How do you go about building a Data Warehouse?
Recently a few people have asked me (from a tech perspective) how would I go about designing a Data warehouse (DWH), the quick answer is obviously ‘it depends’. Although, I tend to widen the answer to state that I wouldn’t start with a view that I needed a DWH (or any other similar tech for that matter). Firstly, I’d understand the capabilities the organisation has/wants (including strategies) along with customer expectations and trends for their markets. Build up a logical service catalogue to support that. Then figure out the technology on a per-service basis to enable those services.
Tackling all those points well I find requires both broad and deep up-to-date technical expertise and experience. I always consider the phrase “if you only have a hammer in your toolbox, everything looks like a nail”. Don’t make broad assumptions or dismiss something you might lack an understanding, and be aware there might be solutions out there you don’t yet even know exists. If you are an engineer, there is no magic here, nobody is going to come knocking on your door to tell you where to look for the best new technology, you need to proactively and relentlessly invest in staying abreast of all the big things that are happening in your profession.
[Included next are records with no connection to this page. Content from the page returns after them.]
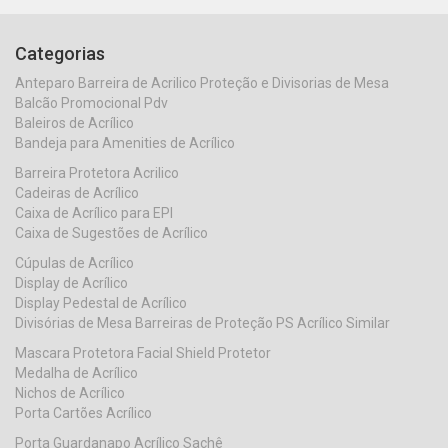
Categorias
Anteparo Barreira de Acrilico Proteção e Divisorias de Mesa
Balcão Promocional Pdv
Baleiros de Acrílico
Bandeja para Amenities de Acrílico
Barreira Protetora Acrilico
Cadeiras de Acrílico
Caixa de Acrílico para EPI
Caixa de Sugestões de Acrílico
Cúpulas de Acrílico
Display de Acrílico
Display Pedestal de Acrílico
Divisórias de Mesa Barreiras de Proteção PS Acrílico Similar
Mascara Protetora Facial Shield Protetor
Medalha de Acrílico
Nichos de Acrílico
Porta Cartões Acrílico
Porta Guardanapo Acrílico Sachê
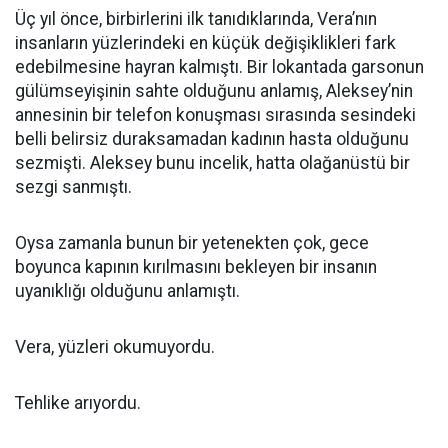
Üç yıl önce, birbirlerini ilk tanıdıklarında, Vera’nın
insanların yüzlerindeki en küçük değişiklikleri fark
edebilmesine hayran kalmıştı. Bir lokantada garsonun
gülümseyişinin sahte olduğunu anlamış, Aleksey’nin
annesinin bir telefon konuşması sırasında sesindeki
belli belirsiz duraksamadan kadının hasta olduğunu
sezmişti. Aleksey bunu incelik, hatta olağanüstü bir
sezgi sanmıştı.
Oysa zamanla bunun bir yetenekten çok, gece
boyunca kapının kırılmasını bekleyen bir insanın
uyanıklığı olduğunu anlamıştı.
Vera, yüzleri okumuyordu.
Tehlike arıyordu.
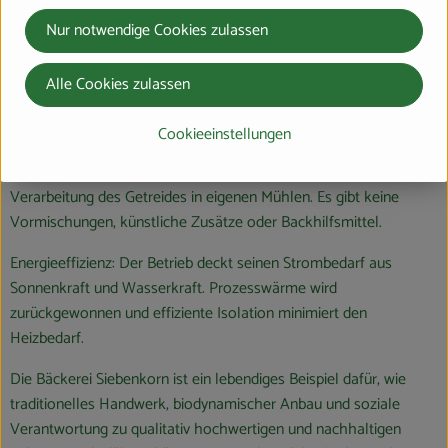
Nur notwendige Cookies zulassen
Regionale Zutaten: Die Bäckerei bezieht ihre Bio-Zutaten
vorzugsweise von Demeter-Bäuer:innen aus der Region. Unter
anderem von unserem Partnerbetrieb, dem Hofmanns-Hof in
Alle Cookies zulassen
Bauerbach.
Cookieeinstellungen
Handwerkliche Tradition: Siebenkorn setzt auf traditionelles
Handwerk, von der Verwendung regionaler Zutaten bis zur
Verarbeitung des Getreides in eigenen Mühlen. Es gibt keine
Vormischungen, künstliche Zusätze oder Backhilfsmittel.
Energieeffizienz: Der Betrieb deckt seinen Strombedarf aus
Sonnenkraft und Wasserkraft. Prozesswärme wird
zurückgewonnen und effiziente Isolation minimiert den
Heizbedarf.
Die Bäckerei Siebenkorn ist ein lebendiges Beispiel dafür, wie
traditionelles Handwerk, biodynamischer Anbau und soziale
Verantwortung zu qualitativ hochwertigen und nachhaltigen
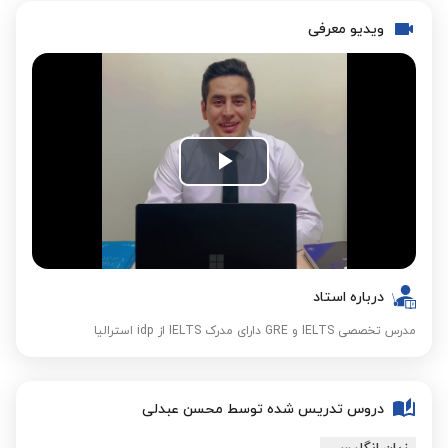
ویدیو معرفی
Play
Video
درباره استاد
مدرس تخصصی IELTS و GRE دارای مدرک IELTS از idp استرالیا
دروس تدریس شده توسط محسن عبدلی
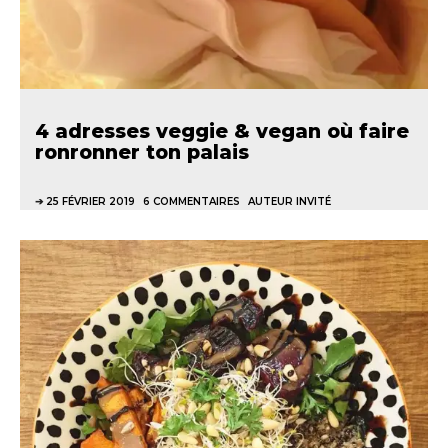
4 adresses veggie & vegan où faire
ronronner ton palais
25 FÉVRIER 2019
6 COMMENTAIRES
AUTEUR INVITÉ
So for example, given a challenge of “personalising thousands of products to millions of customers”. If all your experience was with DWH, then you might design the solution as a monthly batch process to run over an entire weekend on a DWH and buy a single server big enough to handle your immediate needs, all the while being content that it was a “safe, tried and tested solution”. If you had kept right up to date with technology, then you might say “hey, we don’t need do this monthly, we can personalise offers to customers in realtime based on their immediate context (date time, weather, news, etc), and we can scale the solution without limits”, it might be a bit riskier and the team might not yet have the right knowledge, but I like to believe that “who dares wins”.
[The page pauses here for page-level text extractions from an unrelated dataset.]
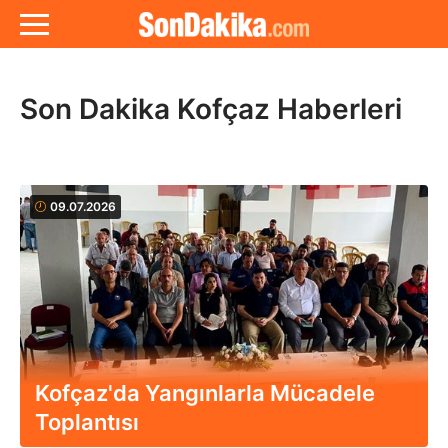
Son Dakika Kofçaz Haberleri
09.07.2026
Kofçaz'da Yangınlarla Mücadele
Toplantısı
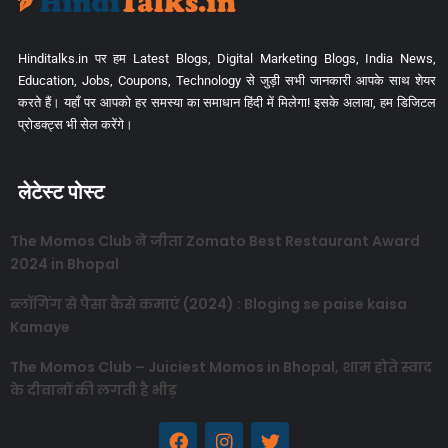
Hinditalks.in पर हम Latest Blogs, Digital Marketing Blogs, India News,
Education, Jobs, Coupons, Technology से जुड़ी सभी जानकारी आपके साथ शेयर
करते हैं। यहाँ पर आपको हर समस्या का समाधान हिंदी में मिलेगा! इसके अलावा, हम डिजिटल
प्रोडक्ट्स भी सेल करेंगे।
लेटेस्ट पोस्ट
The Momos Club ने जीता Zomato Best Restaurant Award
2024 in Bhopal
ब्लॉगिंग से पैसा कैसे कमाएं (2024) : Bloging se paise kaisa
Kamaye
The Momos Club – Juiciest Momos in Bhopal, शाम होते स्वाद
के दीवानों की लगती है भीड़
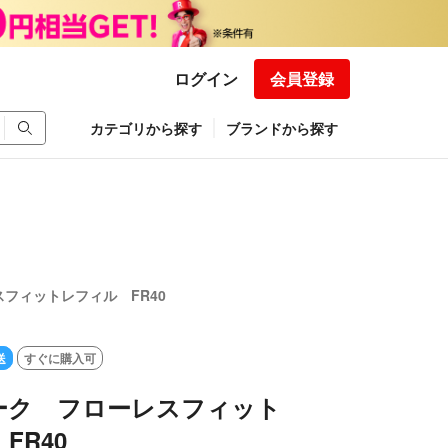
ログイン
会員登録
カテゴリから探す
ブランドから探す
フィットレフィル FR40
送
すぐに購入可
ーク フローレスフィット
FR40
In the above contrived example hopefully, you can see that having that technical knowledge and experience can have a profound effect on the art-of-the-possible. Technology directly affects capabilities and functionality, obviously those impacts need to make business sense, dealing with this though is usually more difficult than the technology itself. For instance, considering the above example, you might have people change issues because you’ll be doing business in that way now impacts how people do their job (or not a job).
Anyway, back on to designing a DWH. If you are looking for a short answer, then as a working assumption, I wouldn’t plan to build a new DWH if one didn’t already exist - I’d invest in a Data Lake. And if there was a DWH in place, then I’d probably still build a Data Lake. So in this article I try to highlight the difference between the two approaches, I purposely avoid talking about any particular implementation, but I’ll give examples to make it a bit more concrete.
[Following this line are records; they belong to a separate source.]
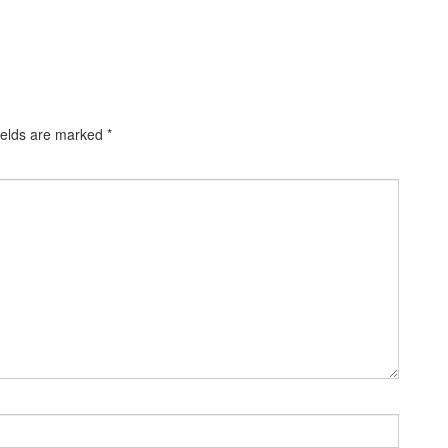
ields are marked
*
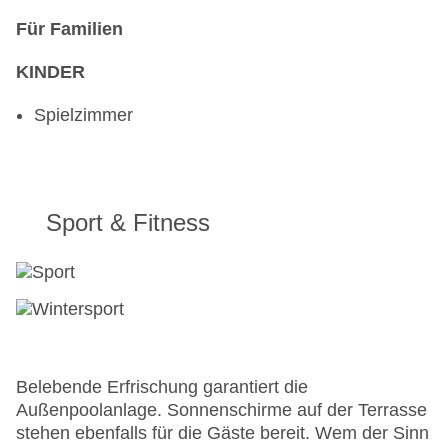
Für Familien
KINDER
Spielzimmer
Sport & Fitness
Belebende Erfrischung garantiert die
Außenpoolanlage. Sonnenschirme auf der Terrasse
stehen ebenfalls für die Gäste bereit. Wem der Sinn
Another important consideration is an organisation’s business strategy leading on to the technical strategy - I mean how important is data? If an organisation still hasn’t decided that there are commercial gains to be had by exploiting it, then any debate on technology in this area will likely be premature (sometimes you might be better off investing time in agreeing a data exploitation strategy first). It’s a difficult one though because, many organisation leaders will have heard of “big data” or “unlocking the value in your data”, but, what would that mean for their organisation? Is a data led approach a revenue/profit opportunity? Has anybody else “tried it” in the industry? Is operational reporting “good enough for us (at this time)”? Exploiting data isn’t cheap (both in people, tech and change) but there might be a pot of gold there, as always it’s a balance of investment and an appetite for risk. If you don’t tackle these questions, then that technology in your organisation will probably become just another cost centre - when instead people should see it as a revenue generator. A smart engineer should propose a solution that provides maximum flexibility (balanced against cost) for the future by being aware of and exploiting the latest technology.
Data warehouse (DWH)
So how do you build a DWH? Well you need to put a lot of effort into domain modelling - analysing different data sources and producing standardised models (called a schema on write) based on how you plan to extract value from that data. As data arrives in the DWH you clean it up and transform it as required. Dimensional modelling approaches (like Kimball) play a significant role in DWH efficiency and speed. It’s worth noting that DWHs typically don’t contain all the data, decisions are usually made what to include/exclude, this is largely due to limited/expensive storage and to ensure the DWH is performant, but also due to the human effort in data modelling and maintenance of that vs likelihood of value in return.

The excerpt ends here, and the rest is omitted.